La direction des Unités républicaines de sécurité (URS), à laquelle appartiennent les policiers ayant organisés, mi-octobre dernier, un mouvement de protestation qui s’est soldé par un rassemblement devant le siège de la Présidence de la République a été dissoute par le général El Hamel.

C’est ce qu’a révélé le quotidien francophone « El Watan », dans son édition d’aujourd’hui. L’unité URS de la capitale se trouve à El Hamiz. Selon toujours le même journal, des éléments de cette dernière ont commencé à être mutés dans d’autres régions du pays quelques jours seulement après le mouvement de protestation. Désormais, les URS dépendront de la direction de la sécurité publique.Pour de nombreux policiers appartenant à ces unités, cette décision s’apparente à une sanction contre les Casques bleus suite à leur mutinerie.

Néanmoins, la direction de la police estime que cela n’est qu’une réorganisation de ses services, une procédure réfléchit depuis un moment déjà.
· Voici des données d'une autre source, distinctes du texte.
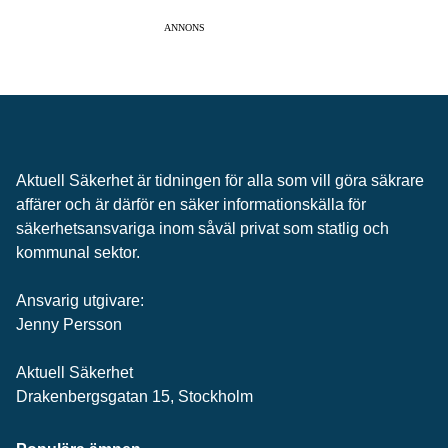
ANNONS
Aktuell Säkerhet är tidningen för alla som vill göra säkrare
affärer och är därför en säker informationskälla för
säkerhets­ansvariga inom såväl privat som statlig och
kommunal sektor.
Ansvarig utgivare:
Jenny Persson
Aktuell Säkerhet
Drakenbergsgatan 15, Stockholm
Quant aux mutations, ajoute-t-on, c’est l’une des revendications des policiers contestataires, qui ont, ainsi, été affectés dans des régions proches de leurs domiciles.
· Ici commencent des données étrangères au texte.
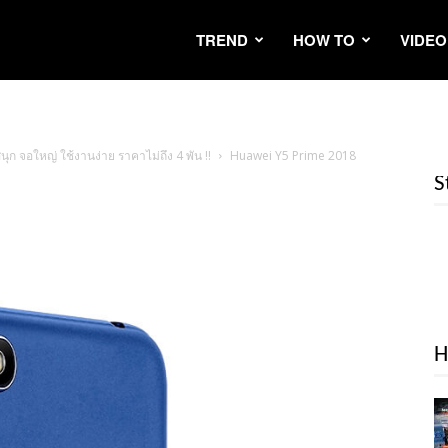
TREND
HOW TO
VIDEO
ุก จอใหญ่ ใช้งานง่าย ราคาไม่ถึง 4 พัน !!
Huawei Y5 Prime 2018
S
H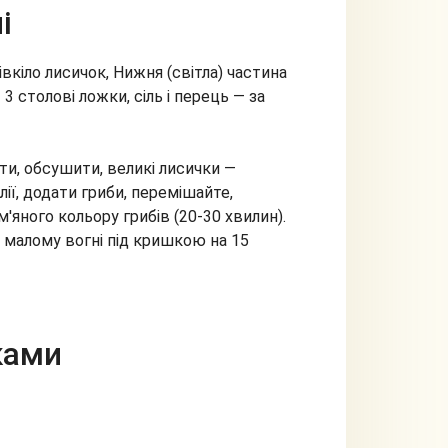
і
івкіло лисичок, Нижня (світла) частина
3 столові ложки, сіль і перець — за
и, обсушити, великі лисички —
лії, додати гриби, перемішайте,
'яного кольору грибів (20-30 хвилин).
 малому вогні під кришкою на 15
ками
Il faut rappeler que la contestation avait commencé début octobre à Ghardaia, quand des policiers avaient eu vent d’une information relative à un décès d’un des leurs. Finalement, ce n’était qu’une rumeur.Mais cela ne les a pas empêchés de structurer leur mouvement.
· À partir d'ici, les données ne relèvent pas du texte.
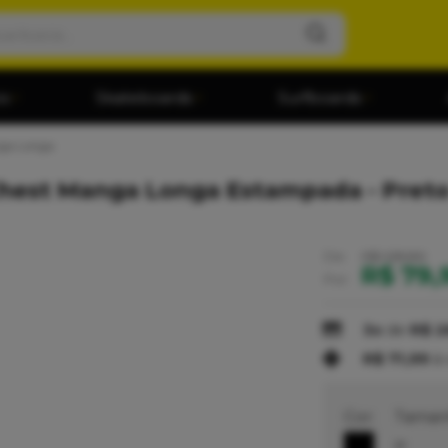
os
Skateboards
Surfboards
ga Longa
hest Manga Longa Estampada - Pret
De:
R$ 129,90
R$ 79,
Por:
3x
de
R$ 2
R$ 71,99
à 
Cor:
Taman
P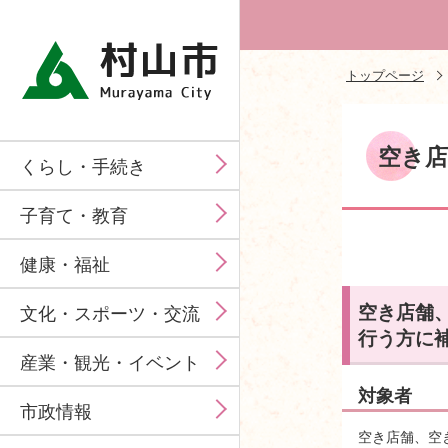
トップページ
空き店
くらし・手続き
子育て・教育
健康・福祉
空き店舗
文化・スポーツ・交流
行う方に
産業・観光・イベント
対象者
市政情報
空き店舗、空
Au bout de 24 heures seulement, le mouvement des policiers à prit de l’ampleur. Ce qui a contraint le premier ministre, Abdelmalek Sellal, à répondre favorablement aux revendications socioprofessionnelles des policiers, y compris celle relative à la création d’un syndicat. Le seul mot d’ordre qui n’a pas été prit en compte est celui relatif à la demande de départ du premier responsable de la police, Abdelghani Hamel.